JON SOBRINO:
HONDURA DE UN CONFLICTO
Estos días se habla del jesuita español Jon Sobrino
que, desde hace más de 50 años, da clases y escribe
de las cosas de Dios en El Salvador (Centroamérica)
y por todo el mundo. Sobrino es ahora tema de
comentarios y debates porque ha sido gravemente
censurado por el Vaticano.
Aún no se conoce el castigo que le van a imponer. Lo
peor es el castigo que ya le han impuesto. Me
refiero al castigo de su imagen pública que ya está
rota para siempre.
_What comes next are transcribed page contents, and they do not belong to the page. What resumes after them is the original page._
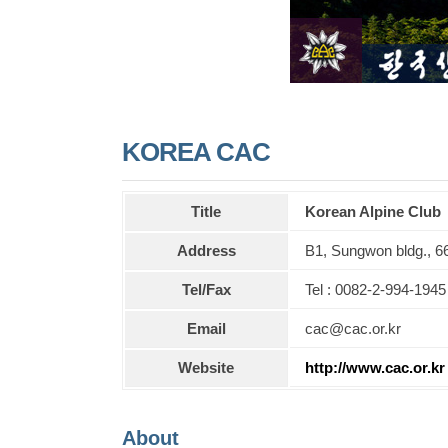
KOREA CAC
Title
Korean Alpine Club
Address
B1, Sungwon bldg., 6
Tel/Fax
Tel : 0082-2-994-1945
Email
cac@cac.or.kr
Website
http://www.cac.or.kr
About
Porque son muchos los que, cuando
pasa una cosa de éstas, piensan y dicen: “si lo han
censurado, por algo será”, “algo habrá hecho”... Y
ese “sambenito” ya no hay quien se lo quite de
encima. Esto es lo peor de todo.
Digo esto porque ahora hay quienes escriben contra
el Vaticano y sus procedimientos. Como hay quienes
dicen cosas muy desagradables contra Sobrino y la
teología de la liberación. Yo aquí prescindo de
todo eso. Y me fijo sólo en la hondura del conflicto
que se produce en un caso como éste. ¿Por qué? El
hecho religioso es, a la vez, un hecho de conciencia
y un hecho público.
Cuando lo que uno vive en su conciencia coincide
con su imagen pública, las cosas van divinamente.
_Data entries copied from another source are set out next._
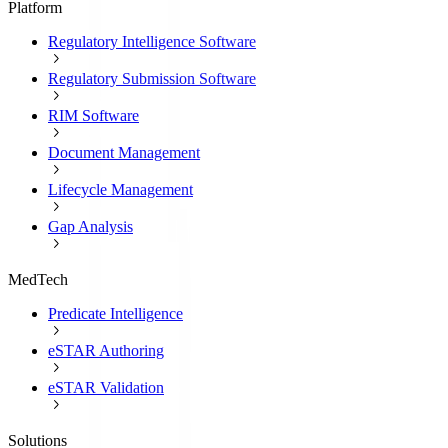
Platform
Regulatory Intelligence Software
Regulatory Submission Software
RIM Software
Document Management
Lifecycle Management
Gap Analysis
MedTech
Predicate Intelligence
eSTAR Authoring
eSTAR Validation
Solutions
Lo malo es cuando la propia conciencia ve las cosas
de una manera pero las autoridades religiosas (y
otras muchas gentes) las ven de otra forma. En ese
caso, se rompe la imagen pública del que se ve
metido en semejante situación, cosa que da miedo,
mucho miedo. Porque eso puede llegar a ser un
infierno de oscuridad y confusión en lo más hondo de
uno mismo.
El 10 de diciembre de 1956, el gran teólogo Y.
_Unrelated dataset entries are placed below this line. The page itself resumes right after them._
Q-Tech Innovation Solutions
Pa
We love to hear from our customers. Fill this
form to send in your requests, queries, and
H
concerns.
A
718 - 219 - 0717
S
Congar, censurado y desterrado por tercera vez de
Francia, escribía a su madre:
“Me han destruido prácticamente... Se me ha
desprovisto de todo aquello en lo que he creído y a
lo que me he entregado... No han tocado mi cuerpo;
en principio, no han tocado mi alma, nada se me ha
pedido. Pero la persona de un hombre no se limita a
su piel y a su alma. Sobre todo, cuando ese hombre
es un apóstol doctrinal, él “es” su actividad, “es”
sus amigos, sus relaciones, “es” su irradiación
normal. Todo esto me ha sido retirado; se ha
pisoteado todo ello, y así se me ha herido
profundamente. Se me ha reducido a nada y,
consiguientemente, se me ha destruido” (“Diario de
un teólogo”, Madrid, Trotta, 2004, 473-474).
El dolor de este hombre llegó hasta el extremo de
pensar seriamente en el suicidio: “¿La muerte? He
pensado frecuentemente en ella. Pero no” (o. c.,
482).
No sé si mi compañero de tantos años en la UCA, Jon
Sobrino, está viviendo algo de lo que vivió Congar o
sentimientos parecidos a eso. Por lo que él me ha
escrito y me cuentan, sé que está sereno y con paz.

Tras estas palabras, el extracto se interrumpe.